7/10 according to our Ant on 16th April 2015
Dom Butler (Factory Floor) and Richard Smith (L/F/D/M) were last spotted on Diagonal with a pair of EP’s as Bronze Teeth. The ‘Black Tongue’ EP sees the duo return to the label with four functional club cuts for dysfunctional dancefloors.
‘ZoZoMoNo’ kicks things off with some endless jagged 303 action over sparse, sweaty drums leaving the dirty acid to do most of the work. ‘Dag’ builds momentum with booming low end, stomping woody kicks and slicing reverse hi-hats and just a wee bit of synth action here and there and that’s all that’s needed to lock into the groove. Reasonably minimal I suppose but the warm hardware sound and fluid non-linear jam feel set it apart from the scourge of polished, rigid minimal techno. Reminds me a bit of that Karlist stuff on Russian Torrent Versions and is defo my pick of the bunch here.
‘Cestoda's Labyrinth’ failed to really pull me in listening at home but this EP as a whole really is more of a DJ tool. Meanwhile ‘Tap Dancing Goat Man’ is as deranged as its title - soundling like Neil Landstrumm’s ‘Brown By August’ pitched right down and smacked off its tits. *** WARNING *** This track contains subliminal messages about Satan so please don’t go blowing your brains out with a shotgun -- like that poor bloke that got a bit confused about that Judas Priest record. Human’s eh!?!?!?
7/10 according to our Ant on 16th April 2015
‘Rustl’ is the fourth album from Giuseppe Ielasi and Nicola Ratti’s Bellow’s project, following album’s for Planam, Kning Disc and Ent’racte. Like all decent acousmatic music I’ve really no idea what the sound sources are here. Initially I thought some musique concrète techniques with computer manipulation were being employed but turns out that across the LP’s 10 tracks the duo improvised using cassette players/ tape loops and some effects. It’s the effects that really give the LP it’s overall atmosphere -- with plenty of reverb and delay giving the sounds a late night dreamy dubbed out feel.
At one point I thought it sounded like someone wandering around a clock factory with a dictaphone stuffed into his underpants. The next minute I was with a load of pubes being gurgled down a plughole while a tiny Augustus Pablo was stuck in the pipes playing his melodica through his iPad.

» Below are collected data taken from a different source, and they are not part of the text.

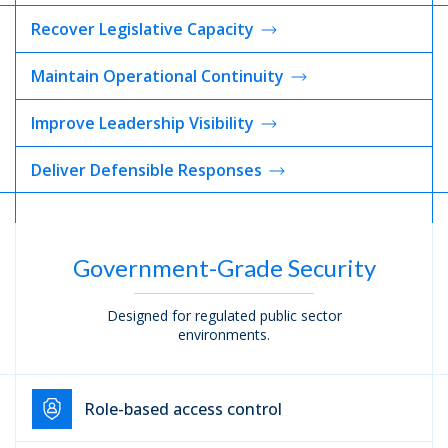
Recover Legislative
Capacity
Maintain Operational
Continuity
Improve Leadership
Visibility
Deliver Defensible
Responses
Government-Grade Security
Designed for regulated public sector
environments.
Role-based access control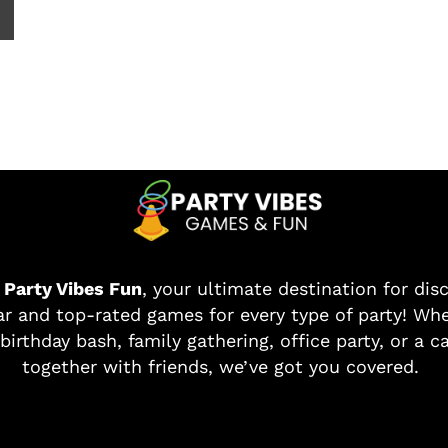
o
Party Vibes Fun
, your ultimate destination for dis
r and top-rated games for every type of party! Whe
birthday bash, family gathering, office party, or a c
together with friends, we’ve got you covered.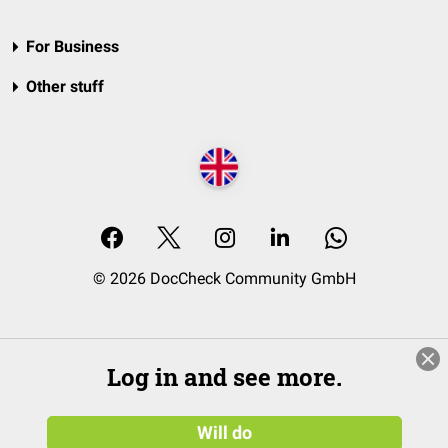
For Business
Other stuff
© 2026 DocCheck Community GmbH
Log in and see more.
Will do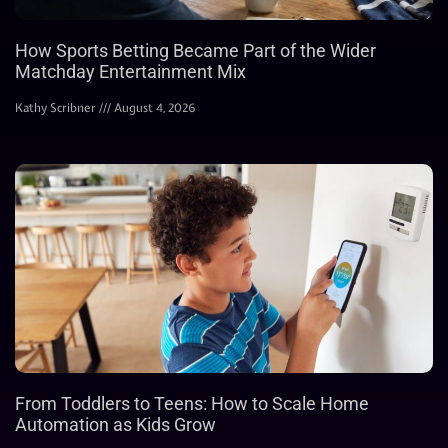
How Sports Betting Became Part of the Wider
Matchday Entertainment Mix
Kathy Scribner
August 4, 2026
From Toddlers to Teens: How to Scale Home
Automation as Kids Grow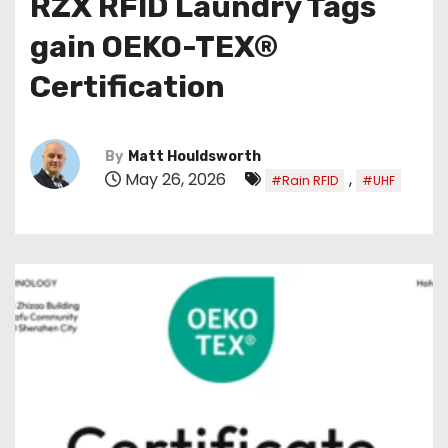
RZX RFID Laundry Tags
gain OEKO-TEX®
Certification
By
Matt Houldsworth
May 26, 2026
,
#Rain RFID
#UHF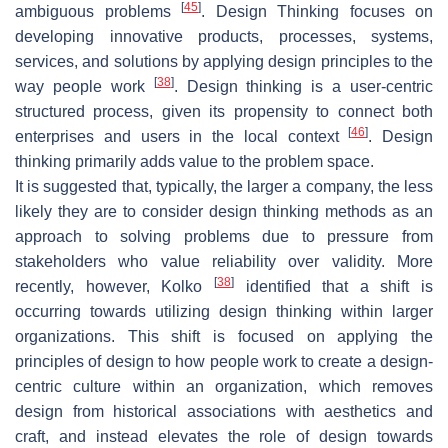
[
45
]
ambiguous problems
. Design Thinking focuses on
developing innovative products, processes, systems,
services, and solutions by applying design principles to the
[
38
]
way people work
. Design thinking is a user-centric
structured process, given its propensity to connect both
[
46
]
enterprises and users in the local context
. Design
thinking primarily adds value to the problem space.
It is suggested that, typically, the larger a company, the less
likely they are to consider design thinking methods as an
approach to solving problems due to pressure from
stakeholders who value reliability over validity. More
[
38
]
recently, however, Kolko
identified that a shift is
occurring towards utilizing design thinking within larger
organizations. This shift is focused on applying the
principles of design to how people work to create a design-
centric culture within an organization, which removes
design from historical associations with aesthetics and
craft, and instead elevates the role of design towards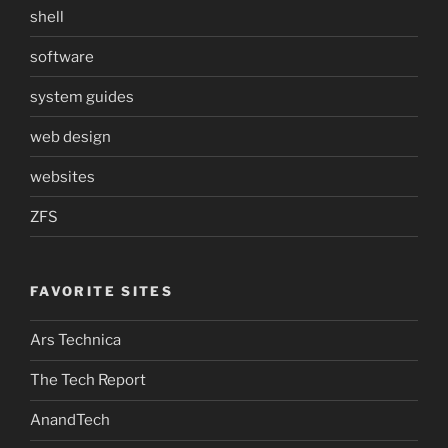
shell
software
system guides
web design
websites
ZFS
FAVORITE SITES
Ars Technica
The Tech Report
AnandTech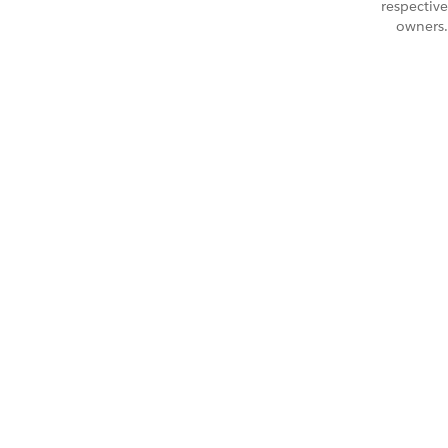
respective
owners.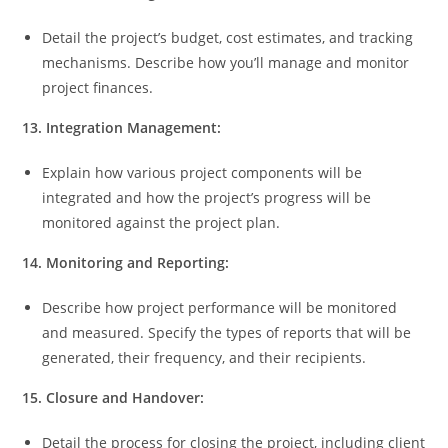
Detail the project’s budget, cost estimates, and tracking
mechanisms. Describe how you’ll manage and monitor
project finances.
13. Integration Management:
Explain how various project components will be
integrated and how the project’s progress will be
monitored against the project plan.
14. Monitoring and Reporting:
Describe how project performance will be monitored
and measured. Specify the types of reports that will be
generated, their frequency, and their recipients.
15. Closure and Handover:
Detail the process for closing the project, including client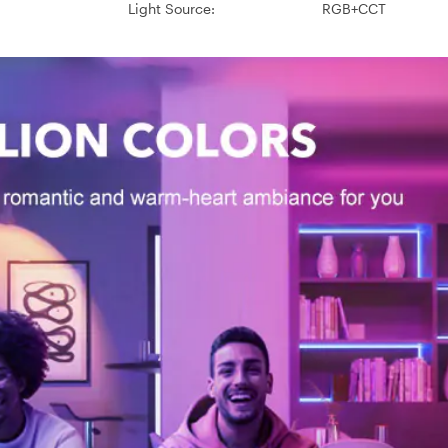
Light Source:
RGB+CCT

7/10 according to our Clinton on 16th April 2015
Taking me back to my youth are North East noiseniks Zoviet France with this wonderfully packaged thing on Alt Vinyl. Firstly it's a flexidisc and long before I started collecting them as a gangly teenager I was always fascinated by them and used to claw excitedly at the gold-coloured ones my grandma would get with her Readers Digest.
The other way in which this links into my past is that I used to stalk Zoviet France's house. It was about three streets away from me when I was a student - my brother was obsessed with them and demanded I checked it out. Many a summers evening I'd walk past with the pretence of going to the off license just to see if I could hear any esoteric noise emanating from out its windows. Anyway I'm old enough not to stalk people now but Zoviet France are still making swathes of impressively evocative noise. Here in collaboration with Fossil Aerosol Mining Project they've made high pitched shards of sound which are gradually joined by lower slabs and eerie screeches.
It's like the waves lapping up on the shore at Cullercoats if the waves were made of granite and the shore was razorblades. Strangely soothing.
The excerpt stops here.